Where does this minus come from in the squared Clifford algebra, Cl$(\mathbb Z,\mathrm{diag}[1,1])^{\otimes 2}$ ?
In the Clifford algebra tensor-squared, I find a minus I cannot explain:
C.<a0,a1>=CliffordAlgebra(DiagonalQuadraticForm(ZZ,[1,1])) ; C.rename('Cl(Z,2)')
a0.tensor(a0) in C.tensor(C)
a0.tensor(a1) * a0.tensor(a1)
# result: -1#1 ( why? )
In mathematics $a_0\otimes a_1$ squared equals its components squared, so $a_0^2\otimes a_1^2$ which should be the unit of the $\mathrm{Cl}(\mathbb Z,2) \otimes \mathrm{Cl}(\mathbb Z,2) $ above. Am I missing something?
I supposed first that Sage interprets the wandering of the, say, left $a_1$ to the 'right of the second' $a_0$ in
$ (a_0\otimes a_1) \cdot (a_0\otimes a_1) = a_0^2\otimes a_1^2 = 1\otimes 1$ (trivial quad. form)

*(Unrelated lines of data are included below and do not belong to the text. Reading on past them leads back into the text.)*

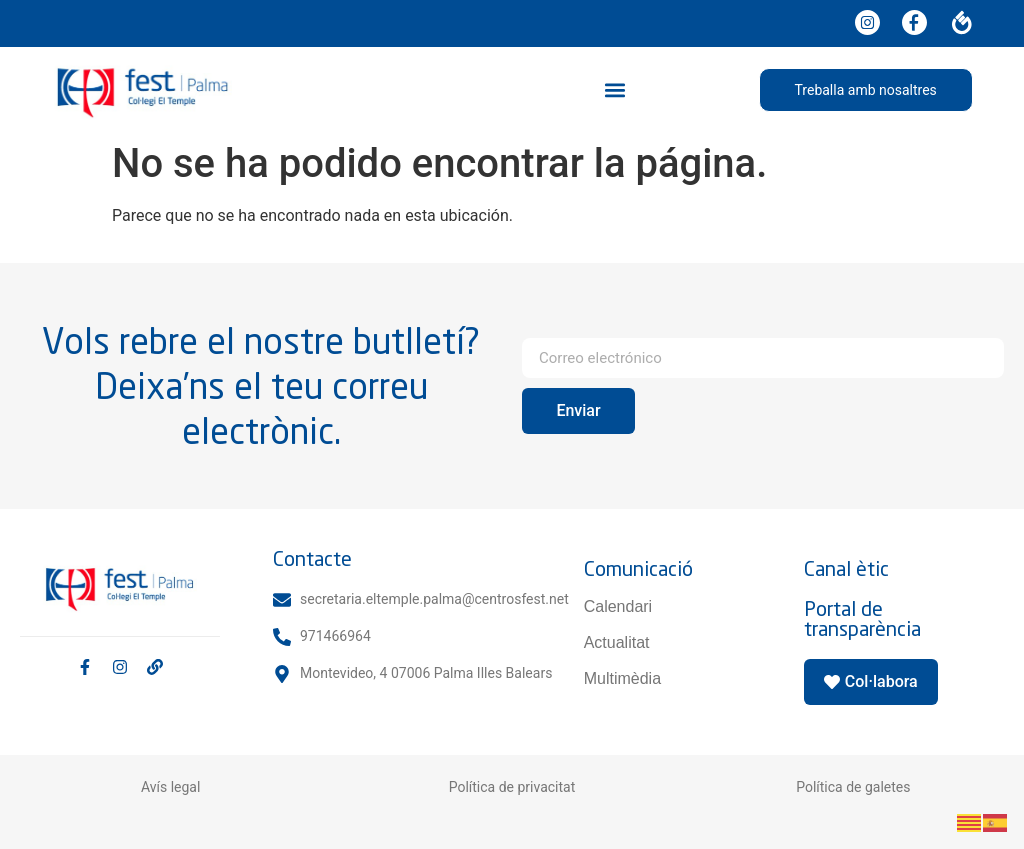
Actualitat (617, 642)
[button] (614, 89)
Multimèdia (622, 678)
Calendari (618, 606)
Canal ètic (846, 568)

as some anti-commutation rule ($a_0a_1 + a_1 a_0 =0$, hence the minus), but such products never happened in the computation (i.e. they must not occur for this example, if I'm not mistaken). I tried renaming creating a copy of the Clifford algebra with new-names for generators, but that doesn't work either.